Having just tasted the native fruit for the first time, Porter said it tasted more like a mango than she expected.
For Deana Detty and Hannah Pridemore of Vinton County the festival was a chance to visit the Henna Fairies. Detty said it was the first time attending the Pawpaw Festival and trying the fruit.
“It’s like a banana and a mango. It has the taste of a banana and the texture of a mango,” said Detty.
While the pawpaw may have been the main attraction at the weekend festival, the gauntlet obstacle course provided some excitement for all ages.
The Pawpaw Gauntlet is a two-person team race for those of all ages. Races were held in four age groups over a series of two days. Saturday featured the youth races with an open practice and free play session prior.
The race traveled through a maze of challenging obstacles, which test strength, agility, intellect, determination and cooperative skills. Included in the race were obstacles that made the competitor jump and slide into water, climb a rope, use a rope swing to cross hay bales, jump from one obstacle to another and many other things. The obstacle course sprint featured more than 20 obstacles in less then a mile.

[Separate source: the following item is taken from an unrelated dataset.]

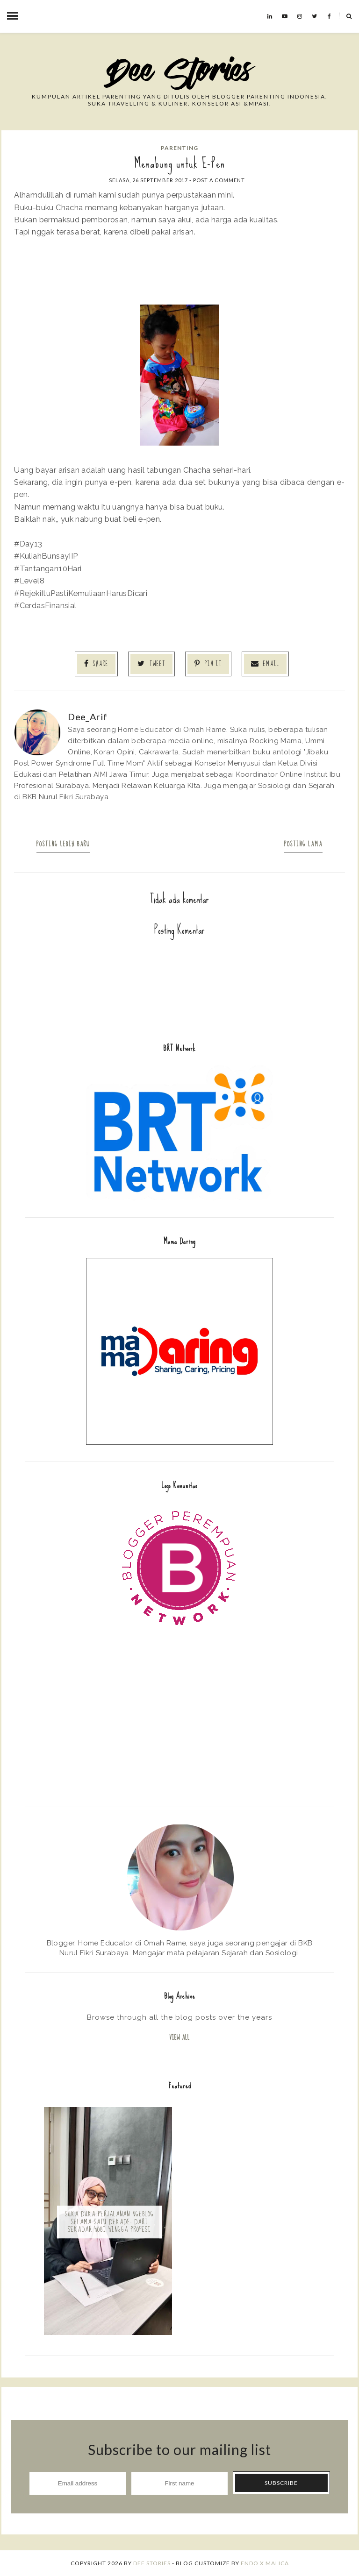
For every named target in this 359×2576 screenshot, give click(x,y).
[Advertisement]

For 8-year-old Sarah Harris, of Albany, Saturday was the first time to compete in the Pawpaw Gauntlet although she had practiced on the course at last year’s event.
After running a practice lap through the course, Harris said she was “cold and nervous” as she waited to start the race.
The water obstacles drew the most attention from the first time competitor as she described the lake, which had warm water, as her favorite and the slide, which ended in cold water as her least favorite.
Event organizer Chris Chmiel said this year brought a record number of attendees to the festival, and overall, he was very pleased with the event. The festival was not without a small bump in the road though as it closed down at 8 p.m. on Saturday evening due to a power outage.
“It could have been worse,” said Chmiel, calling it “Pawpaw Unplugged.” The outage, which was repaired in time for the festival to open on Sunday morning, impacted the entertainment schedule with the final two bands only able to perform acoustically.
Chmiel added that this was the first time something like this had happened and steps are being taken to ensure it does not happen again.
The Pawpaw Festival will return for a 17th year Sept. 11-13, 2015.